Jumat, 14 Januari 2011

Blundernya Pengendalian Alat Komunikasi Pejabat Publik

Ini dia efek ketika pejabat publik yang mestinya tahu kapan harus menggunakan media elektronik, kapan harus face to face. Semua jadi blunder!

Milana Anggraeini (MA): Tidak perlu menekan saya seperti ini. Saya sudah tertekan

Denny Indrayana (DI): Karena saya terus sampaikan ke media karenanya. Jangan Gayus dikorbankan, usut tuntas saya pun ditekan kiri kanan menghadapi mafia. Ancaman macam-macam tidak seberat Gayus dan Mbak di penjara, tapi saya hadapi juga banyak mafia.
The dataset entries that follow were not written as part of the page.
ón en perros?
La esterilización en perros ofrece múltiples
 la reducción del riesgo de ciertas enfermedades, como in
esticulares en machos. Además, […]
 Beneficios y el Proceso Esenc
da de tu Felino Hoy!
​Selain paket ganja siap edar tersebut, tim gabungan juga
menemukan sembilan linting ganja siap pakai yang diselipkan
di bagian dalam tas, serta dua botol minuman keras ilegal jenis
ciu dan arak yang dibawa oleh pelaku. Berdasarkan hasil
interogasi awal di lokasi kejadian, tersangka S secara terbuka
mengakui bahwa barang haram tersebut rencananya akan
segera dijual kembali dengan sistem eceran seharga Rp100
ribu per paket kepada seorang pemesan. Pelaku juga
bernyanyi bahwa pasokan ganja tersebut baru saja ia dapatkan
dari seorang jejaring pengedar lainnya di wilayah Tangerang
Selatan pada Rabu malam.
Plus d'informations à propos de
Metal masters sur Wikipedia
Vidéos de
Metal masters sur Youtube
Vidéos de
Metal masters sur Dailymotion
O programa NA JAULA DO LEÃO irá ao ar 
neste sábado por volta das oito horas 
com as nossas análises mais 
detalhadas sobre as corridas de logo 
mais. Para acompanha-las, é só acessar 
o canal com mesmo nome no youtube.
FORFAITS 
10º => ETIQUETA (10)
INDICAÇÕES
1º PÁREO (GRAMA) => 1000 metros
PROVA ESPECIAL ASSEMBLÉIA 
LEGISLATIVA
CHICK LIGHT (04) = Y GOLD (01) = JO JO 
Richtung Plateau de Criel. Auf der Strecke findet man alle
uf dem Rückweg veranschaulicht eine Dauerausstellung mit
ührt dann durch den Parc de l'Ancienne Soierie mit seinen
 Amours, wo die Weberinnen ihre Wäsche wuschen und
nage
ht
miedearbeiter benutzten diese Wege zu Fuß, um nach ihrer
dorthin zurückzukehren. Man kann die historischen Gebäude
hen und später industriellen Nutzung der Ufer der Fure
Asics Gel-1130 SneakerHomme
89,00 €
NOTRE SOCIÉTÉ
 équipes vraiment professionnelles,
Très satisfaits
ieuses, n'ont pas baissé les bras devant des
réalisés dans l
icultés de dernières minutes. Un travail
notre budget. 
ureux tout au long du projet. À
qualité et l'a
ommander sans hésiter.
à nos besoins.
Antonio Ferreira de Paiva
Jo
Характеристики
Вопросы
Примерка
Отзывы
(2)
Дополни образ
Anak yang tidak berdosa itu akan kehilangan ayah mereka yang baik dan pemberani. Plisss mbak tolong mbak plisss ceritakan apa yang terjadi? Gayus ke Bali? Ketemu siapa? Betulkah dengan Ical? Nanti penjara itu menjadi sia-sia kalau kejahatan sebenarnya tidak terbongkar, mbak bisa bilang Gayus jujur di mata keluarga dan anak-anak, tapi kita kan mbak, bisa menutup fakta itu dari anak-anak, pada saatnya mereka akan paham dan tahu. Saya heran. mbak bisa tenang dalam kebohongan dan berkata ada waktunya.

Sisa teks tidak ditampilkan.